• _WHAT YOU WILL DO_
Look for the word "Автомобильный" in the entries and copy every line where it shows up.
Top of SUPPLIED RECORDS
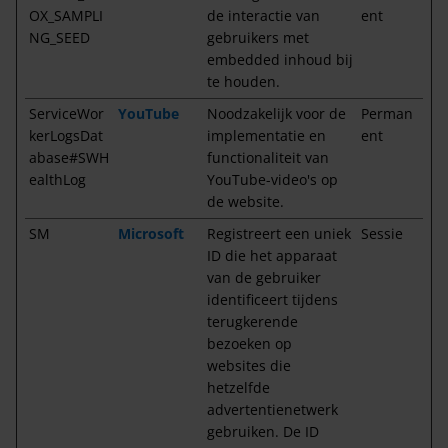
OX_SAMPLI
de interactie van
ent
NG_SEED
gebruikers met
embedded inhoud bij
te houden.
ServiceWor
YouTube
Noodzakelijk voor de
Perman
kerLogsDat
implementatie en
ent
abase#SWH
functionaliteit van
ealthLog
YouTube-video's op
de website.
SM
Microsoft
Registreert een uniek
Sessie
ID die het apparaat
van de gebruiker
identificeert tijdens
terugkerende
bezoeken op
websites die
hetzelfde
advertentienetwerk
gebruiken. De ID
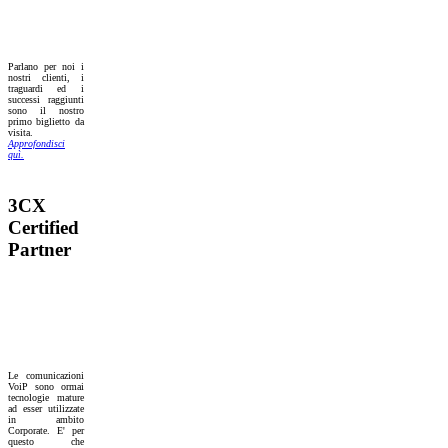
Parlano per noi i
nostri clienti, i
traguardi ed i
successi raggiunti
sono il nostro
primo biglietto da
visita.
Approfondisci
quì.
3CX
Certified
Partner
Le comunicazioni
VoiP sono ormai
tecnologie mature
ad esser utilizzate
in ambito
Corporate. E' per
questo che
Bottom of SUPPLIED RECORDS
Top of SUPPLIED RECORDS
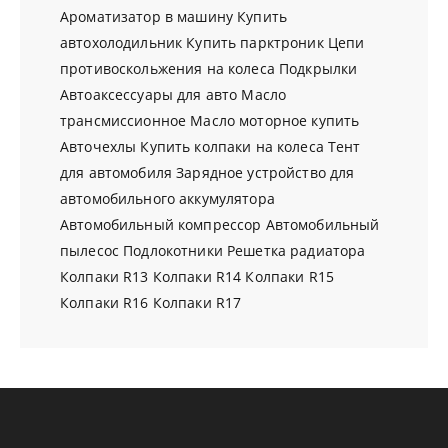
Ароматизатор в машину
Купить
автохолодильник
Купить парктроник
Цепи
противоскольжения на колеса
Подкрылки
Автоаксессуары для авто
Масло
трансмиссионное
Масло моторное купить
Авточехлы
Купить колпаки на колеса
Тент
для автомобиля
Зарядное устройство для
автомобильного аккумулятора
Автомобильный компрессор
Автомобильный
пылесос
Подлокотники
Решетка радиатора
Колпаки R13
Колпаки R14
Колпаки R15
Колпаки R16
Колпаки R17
Bottom of SUPPLIED RECORDS
• _ANSWER BOX_
Автомобильный компрессор
Автомобильный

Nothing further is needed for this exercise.